> [Exercise instructions] From the first line of the entries through the line containing "Organizasyon Şeması", output everything exactly except the pictures.

> [Raw data]

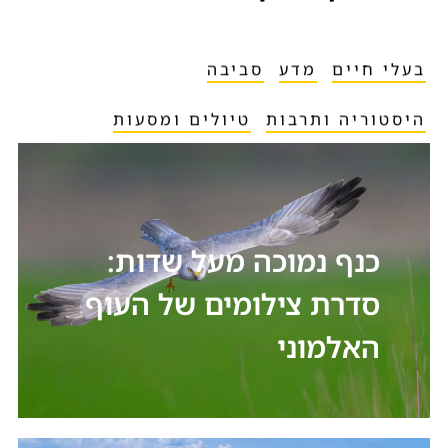
בעלי חיים
מדע
סביבה
היסטוריה ותרבות
טיולים ומסעות
כנף נמוכה מעל שדות:
סדרת צילומים של העוף
האלמוני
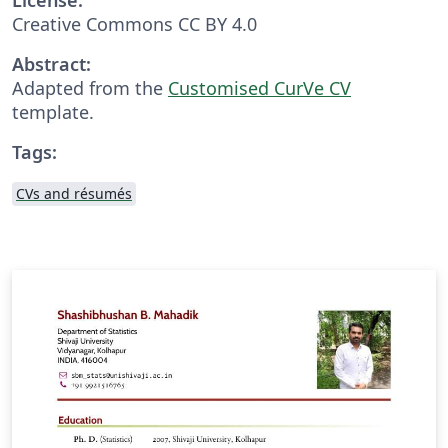
Creative Commons CC BY 4.0
Abstract:
Adapted from the
Customised CurVe CV
template.
Tags:
CVs and résumés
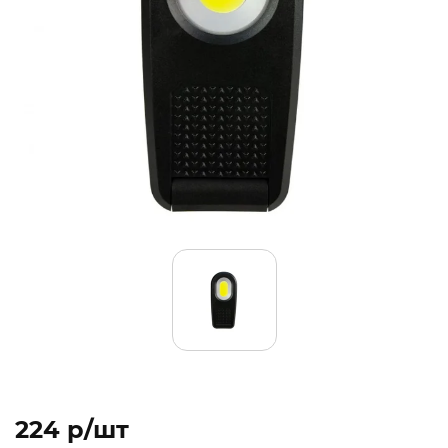
224 p/шт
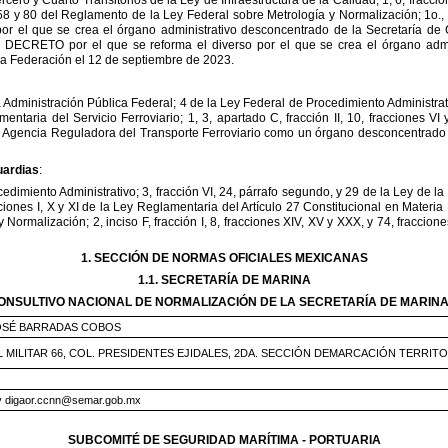
58
y
80
del
Reglamento
de
la
Ley
Federal
sobre
Metrología
y
Normalización;
1o.,
por
el
que
se
crea
el
órgano
administrativo
desconcentrado
de
la
Secretaría
de
l
DECRETO
por
el
que
se
reforma
el
diverso
por
el
que
se
crea
el
órgano
admi
la
Federación
el
12
de
septiembre
de
2023.
a
Administración
Pública
Federal;
4
de
la
Ley
Federal
de
Procedimiento
Administrat
mentaria
del
Servicio
Ferroviario;
1,
3,
apartado
C,
fracción
II,
10,
fracciones
VI
Agencia
Reguladora
del
Transporte
Ferroviario
como
un
órgano
desconcentrado
uardias
:
cedimiento
Administrativo;
3,
fracción
VI,
24,
párrafo
segundo,
y
29
de
la
Ley
de
la
ciones
I,
X
y
XI
de
la
Ley
Reglamentaria
del
Artículo
27
Constitucional
en
Materia
y
Normalización;
2,
inciso
F,
fracción
I,
8,
fracciones
XIV,
XV
y
XXX,
y
74,
fraccione
1.
SECCIÓN
DE
NORMAS
OFICIALES
MEXICANAS
1.1.
SECRETARÍA
DE
MARINA
ONSULTIVO
NACIONAL
DE
NORMALIZACIÓN
DE
LA
SECRETARÍA
DE
MARIN
OSÉ
BARRADAS
COBOS
L
MILITAR
66,
COL.
PRESIDENTES
EJIDALES,
2DA.
SECCIÓN
DEMARCACIÓN
TERRITO
y
digaor.ccnn@semar.gob.mx
SUBCOMITÉ
DE
SEGURIDAD
MARÍTIMA
-
PORTUARIA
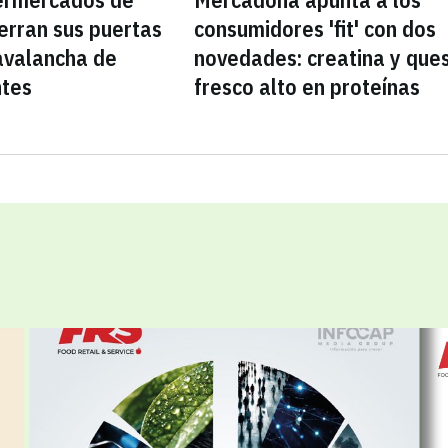
erran sus puertas
consumidores 'fit' con dos
avalancha de
novedades: creatina y que
ntes
fresco alto en proteínas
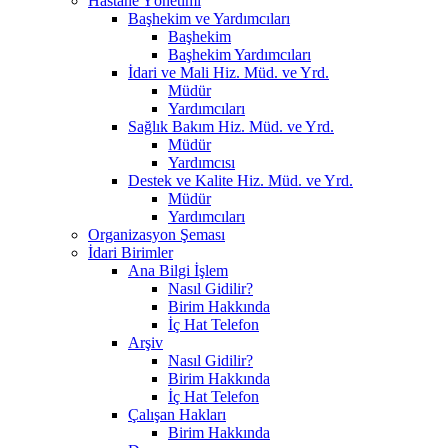
Hastane Yönetimi
Başhekim ve Yardımcıları
Başhekim
Başhekim Yardımcıları
İdari ve Mali Hiz. Müd. ve Yrd.
Müdür
Yardımcıları
Sağlık Bakım Hiz. Müd. ve Yrd.
Müdür
Yardımcısı
Destek ve Kalite Hiz. Müd. ve Yrd.
Müdür
Yardımcıları
Organizasyon Şeması
İdari Birimler
Ana Bilgi İşlem
Nasıl Gidilir?
Birim Hakkında
İç Hat Telefon
Arşiv
Nasıl Gidilir?
Birim Hakkında
İç Hat Telefon
Çalışan Hakları
Birim Hakkında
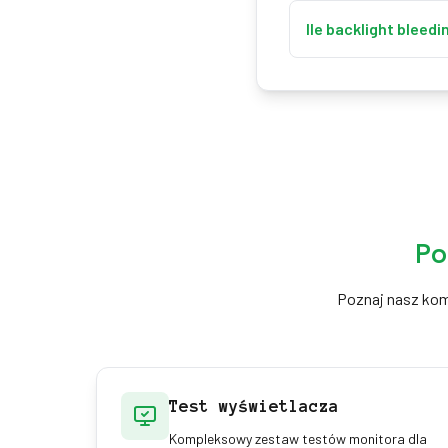
Trudno go całkowicie 
mniej widoczny.
Ile backlight bleed
Niewielkie przeświec
przy ciemnych treśc
Po
Poznaj nasz kom
Test wyświetlacza
Kompleksowy zestaw testów monitora dla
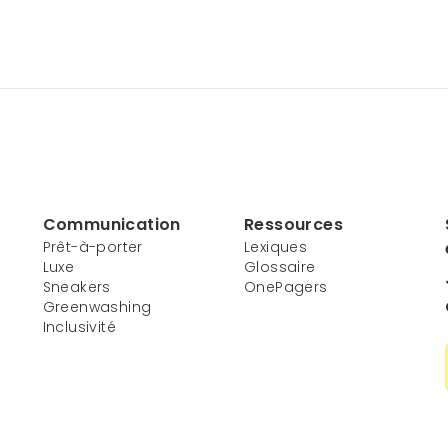
Communication
Ressources
Prêt-à-porter
Lexiques
Luxe
Glossaire
Sneakers
OnePagers
Greenwashing
Inclusivité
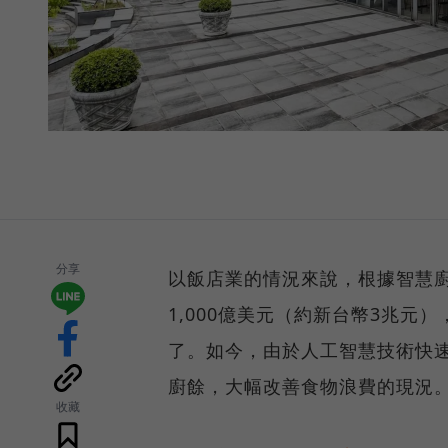
分享
以飯店業的情況來說，根據智慧廚
1,000億美元（約新台幣3兆元
了。如今，由於人工智慧技術快
廚餘，大幅改善食物浪費的現況
收藏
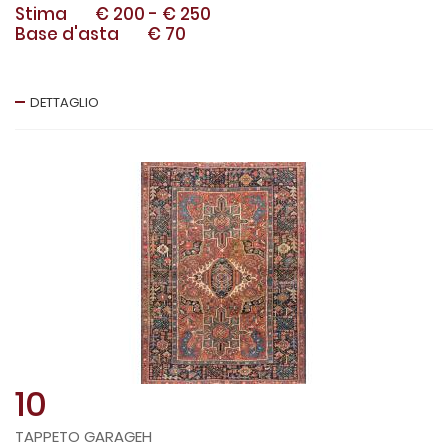
Stima
€ 200
-
€ 250
Base d'asta
€ 70
DETTAGLIO
10
TAPPETO GARAGEH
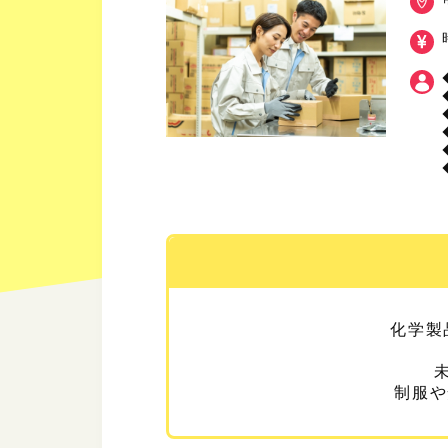
化学製
制服や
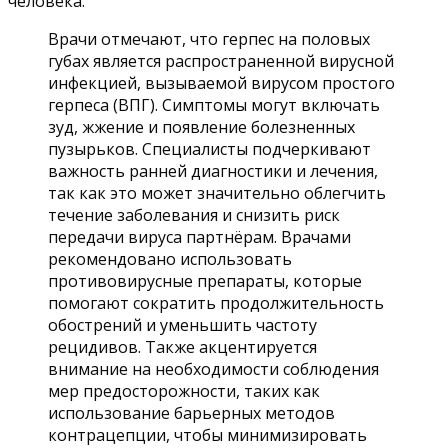
человека.
Врачи отмечают, что герпес на половых
губах является распространенной вирусной
инфекцией, вызываемой вирусом простого
герпеса (ВПГ). Симптомы могут включать
зуд, жжение и появление болезненных
пузырьков. Специалисты подчеркивают
важность ранней диагностики и лечения,
так как это может значительно облегчить
течение заболевания и снизить риск
передачи вируса партнёрам. Врачами
рекомендовано использовать
противовирусные препараты, которые
помогают сократить продолжительность
обострений и уменьшить частоту
рецидивов. Также акцентируется
внимание на необходимости соблюдения
мер предосторожности, таких как
использование барьерных методов
контрацепции, чтобы минимизировать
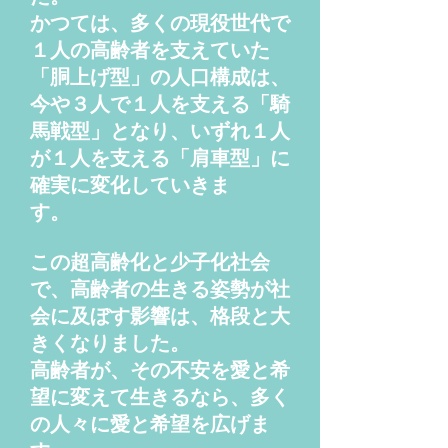
かつては、多くの現役世代で
１人の高齢者を支えていた
「胴上げ型」の人口構成は、
今や３人で１人を支える「騎
馬戦型」となり、いずれ１人
が１人を支える「肩車型」に
確実に変化していきま
す。
この超高齢化と少子化社会
で、高齢者の生きる姿勢が社
会に及ぼす影響は、格段と大
きくなりました。
高齢者が、その不安を愛と希
望に変えて生きるなら、多く
の人々に愛と希望を広げま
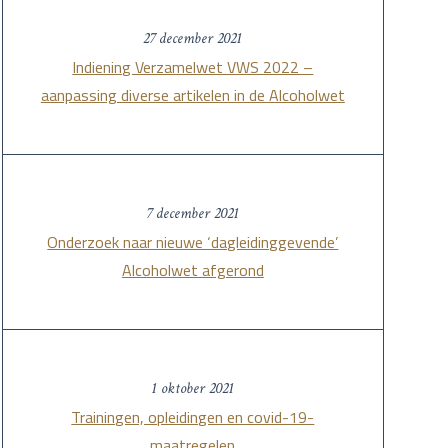
27 december 2021
Indiening Verzamelwet VWS 2022 –
aanpassing diverse artikelen in de Alcoholwet
7 december 2021
Onderzoek naar nieuwe ‘dagleidinggevende’
Alcoholwet afgerond
1 oktober 2021
Trainingen, opleidingen en covid-19-
maatregelen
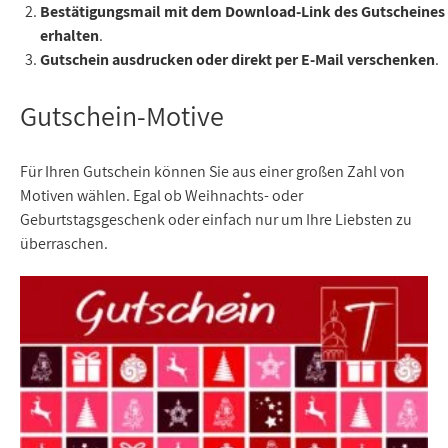
Bestätigungsmail mit dem Download-Link des Gutscheines
erhalten
.
Gutschein ausdrucken oder direkt per E-Mail verschenken
.
Gutschein-Motive
Für Ihren Gutschein können Sie aus einer großen Zahl von
Motiven wählen. Egal ob Weihnachts- oder
Geburtstagsgeschenk oder einfach nur um Ihre Liebsten zu
überraschen.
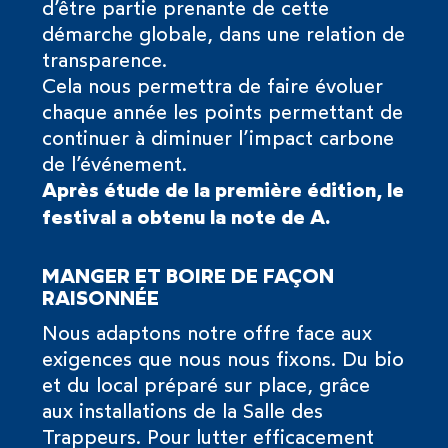
d’être partie prenante de cette
démarche globale, dans une relation de
transparence.
Cela nous permettra de faire évoluer
chaque année les points permettant de
continuer à diminuer l’impact carbone
de l’événement.
Après étude de la première édition, le
festival a obtenu la note de A.
MANGER ET BOIRE DE FAÇON
RAISONNÉE
Nous adaptons notre offre face aux
exigences que nous nous fixons. Du bio
et du local préparé sur place, grâce
aux installations de la Salle des
Trappeurs. Pour lutter efficacement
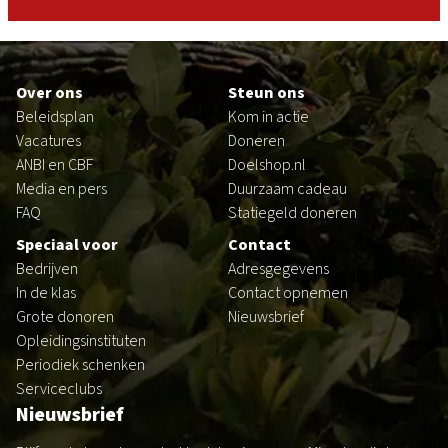
Footer
Over ons
Steun ons
Beleidsplan
Kom in actie
Vacatures
Doneren
ANBI en CBF
Doelshop.nl
Media en pers
Duurzaam cadeau
FAQ
Statiegeld doneren
Speciaal voor
Contact
Bedrijven
Adresgegevens
In de klas
Contact opnemen
Grote donoren
Nieuwsbrief
Opleidingsinstituten
Periodiek schenken
Serviceclubs
Nieuwsbrief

> [Answer space]
בעלי חיים
מדע
סביבה
היסטוריה ותרבות
טיולים ומסעות
כנף נמוכה מעל שדות:
סדרת צילומים של העוף
האלמוני
Creative Commons CC BY 4.0
Abstract:
Adapted from the
Customised CurVe CV
template.
Tags:
CVs and résumés
224 p/шт
58
y
80
del
Reglamento
de
la
Ley
Federal
sobre
Metrología
y
Normalización;
1o.,
por
el
que
se
crea
el
órgano
administrativo
desconcentrado
de
la
Secretaría
de
l
DECRETO
por
el
que
se
reforma
el
diverso
por
el
que
se
crea
el
órgano
admi
la
Federación
el
12
de
septiembre
de
2023.
a
Administración
Pública
Federal;
4
de
la
Ley
Federal
de
Procedimiento
Administrat
mentaria
del
Servicio
Ferroviario;
1,
3,
apartado
C,
fracción
II,
10,
fracciones
VI
Agencia
Reguladora
del
Transporte
Ferroviario
como
un
órgano
desconcentrado
uardias
:
cedimiento
Administrativo;
3,
fracción
VI,
24,
párrafo
segundo,
y
29
de
la
Ley
de
la
ciones
I,
X
y
XI
de
la
Ley
Reglamentaria
del
Artículo
27
Constitucional
en
Materia
y
Normalización;
2,
inciso
F,
fracción
I,
8,
fracciones
XIV,
XV
y
XXX,
y
74,
fraccione
1.
SECCIÓN
DE
NORMAS
OFICIALES
MEXICANAS
1.1.
SECRETARÍA
DE
MARINA
ONSULTIVO
NACIONAL
DE
NORMALIZACIÓN
DE
LA
SECRETARÍA
DE
MARIN
OSÉ
BARRADAS
COBOS
L
MILITAR
66,
COL.
PRESIDENTES
EJIDALES,
2DA.
SECCIÓN
DEMARCACIÓN
TERRITO
y
digaor.ccnn@semar.gob.mx
SUBCOMITÉ
DE
SEGURIDAD
MARÍTIMA
-
PORTUARIA
erran sus puertas
consumidores 'fit' con dos
avalancha de
novedades: creatina y que
ntes
fresco alto en proteínas
Hastane Yönetimi
Başhekim ve Yardımcıları
Başhekim
Başhekim Yardımcıları
İdari ve Mali Hiz. Müd. ve Yrd.
Müdür
Yardımcıları
Sağlık Bakım Hiz. Müd. ve Yrd.
Müdür
Yardımcısı
Destek ve Kalite Hiz. Müd. ve Yrd.
Müdür
Yardımcıları
Organizasyon Şeması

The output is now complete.